Роман Отшельник глава Глава 29

Я, как подарком, пользуюсь любовью.

Заслугами не куплена она.

И значит, добровольное условье

По прихоти нарушить ты вольна.

© Уильям Шекспир

Это было сумасшествие. Каждый мой день превратился в ослепительно яркое сумасшествие. Нет, это не был рай, это не был ад, это было какое-то особенное место, принадлежавшее только нам обоим. Я не знала, что испытываю к нему, не знала, какое название имеет та метаморфоза, которая произошла со мной за эти дни. Я не знала, сколько их прошло этих дней или ночей, они все слились в вереницу похоти и марево страсти. Я не представляла, что способна на это. Способна сходить с ума от желания, чтобы он ко мне прикоснулся. Иногда Роман доводил меня до такого состояния, что я была готова опуститься на колени и умолять дотронуться до меня. Он изучал меня вместе со мной. Настолько глубоко и основательно, что каждый раз я поражалась тому, что этот дьявол творил с моим телом и как выворачивал мои мозги.
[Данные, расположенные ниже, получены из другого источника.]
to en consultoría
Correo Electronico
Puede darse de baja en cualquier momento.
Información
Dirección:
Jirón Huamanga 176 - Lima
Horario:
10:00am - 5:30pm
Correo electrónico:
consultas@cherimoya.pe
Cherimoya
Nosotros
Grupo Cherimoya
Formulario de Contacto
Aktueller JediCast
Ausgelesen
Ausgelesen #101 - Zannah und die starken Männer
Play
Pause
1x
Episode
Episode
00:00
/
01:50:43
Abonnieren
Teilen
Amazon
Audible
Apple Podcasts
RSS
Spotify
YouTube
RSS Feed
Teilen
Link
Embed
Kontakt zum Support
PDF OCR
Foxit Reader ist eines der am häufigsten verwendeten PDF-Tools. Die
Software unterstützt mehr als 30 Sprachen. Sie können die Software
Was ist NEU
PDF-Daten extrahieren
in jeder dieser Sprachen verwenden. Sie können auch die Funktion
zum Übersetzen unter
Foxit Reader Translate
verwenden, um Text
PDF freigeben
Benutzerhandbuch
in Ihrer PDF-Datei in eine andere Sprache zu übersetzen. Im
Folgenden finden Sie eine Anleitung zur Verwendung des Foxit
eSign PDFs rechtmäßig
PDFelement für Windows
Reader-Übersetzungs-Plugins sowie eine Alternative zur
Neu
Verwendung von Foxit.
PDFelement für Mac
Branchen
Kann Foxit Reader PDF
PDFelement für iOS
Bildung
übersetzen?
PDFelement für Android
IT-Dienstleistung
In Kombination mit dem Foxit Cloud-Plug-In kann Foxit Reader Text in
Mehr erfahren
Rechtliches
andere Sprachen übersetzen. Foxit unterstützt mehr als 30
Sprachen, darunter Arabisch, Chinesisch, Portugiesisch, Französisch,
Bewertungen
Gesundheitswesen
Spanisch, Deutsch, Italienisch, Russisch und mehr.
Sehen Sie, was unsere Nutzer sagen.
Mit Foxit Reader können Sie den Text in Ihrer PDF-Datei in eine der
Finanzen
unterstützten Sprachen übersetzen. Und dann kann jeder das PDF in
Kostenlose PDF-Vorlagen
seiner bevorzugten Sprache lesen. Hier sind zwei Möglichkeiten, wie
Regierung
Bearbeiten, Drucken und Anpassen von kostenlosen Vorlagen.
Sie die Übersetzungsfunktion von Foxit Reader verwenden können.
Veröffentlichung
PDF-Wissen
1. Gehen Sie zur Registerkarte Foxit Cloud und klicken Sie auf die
Он превращал в орудие сладких пыток все, к чему прикасался, в его руках эротично смотрелась даже расческа, потому что он мог вести ее зубьями по моей голой груди с возбужденными сосками, оставляя тонкие полосы и заставляя выгибаться от утонченного удовольствия прямо возле зеркала, глядя в его потемневшие глаза. Он обожал играть и испытывать грани моего терпения, доводить до исступления только словами, заставлять у него на глазах трогать себя и кончать под его бешеным взглядом. Доводить каждым словом, иметь ими так изощренно и профессионально, что иногда мне хватало всего лишь пары слов, чтобы взорваться. Он разбудил во мне ураган, о котором я даже не подозревала, и когда я уже сама набрасывалась на него, срывая одежду, впиваясь в его рот, он тихо смеялся и останавливал меня:

– Тшш, малышка, ты забыла, как говорила мне нет? Пришла моя очередь… Давай скажи мне, как ты меня ненавидишь за то, что я не даю тебе кончить. Покричишь для меня о своей ненависти?
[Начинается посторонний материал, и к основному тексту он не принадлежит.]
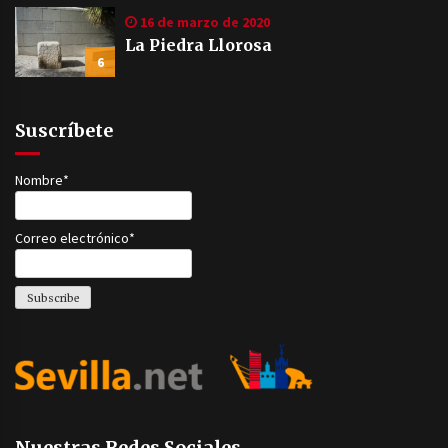
16 de marzo de 2020
La Piedra Llorosa
6
Suscríbete
Nombre*
Correo electrónico*
Nuestras Redes Sociales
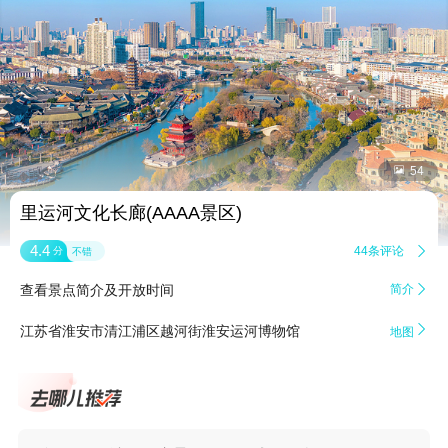


54
里运河文化长廊(AAAA景区)
4.4
44条评论

分
不错
查看景点简介及开放时间
简介


江苏省淮安市清江浦区越河街淮安运河博物馆
地图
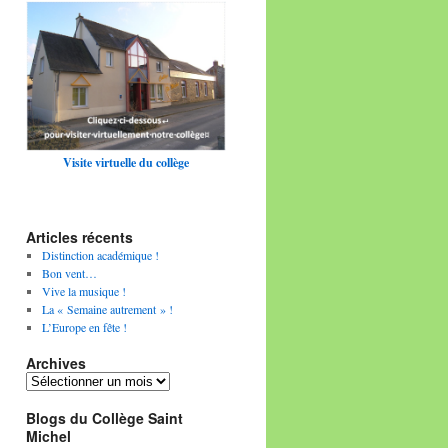
Visite virtuelle du collège
Articles récents
Distinction académique !
Bon vent…
Vive la musique !
La « Semaine autrement » !
L’Europe en fête !
Archives
Archives
Blogs du Collège Saint
Michel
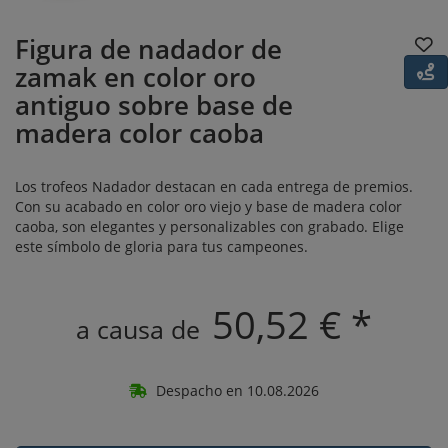
Figura de nadador de
zamak en color oro
antiguo sobre base de
madera color caoba
Los trofeos Nadador destacan en cada entrega de premios.
Con su acabado en color oro viejo y base de madera color
caoba, son elegantes y personalizables con grabado. Elige
este símbolo de gloria para tus campeones.
50,52 € *
a causa de
Despacho en 10.08.2026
Он выматывал меня физически, и я валилась с ног в самом прямом смысле этого слова. Засыпала прямо в столовой или у него в кабинете в кресле, и меня будили нежные прикосновения его языка. Я больше не жила в крыле прислуги, а они больше не смели поднять на меня взгляды. Но я точно знала – все они ждут, когда я впаду в немилость. Я так и читала на их лицах это вожделенное ожидание моего падения. Иногда мне казалось, что каждая из них мечтает поставить мне подножку.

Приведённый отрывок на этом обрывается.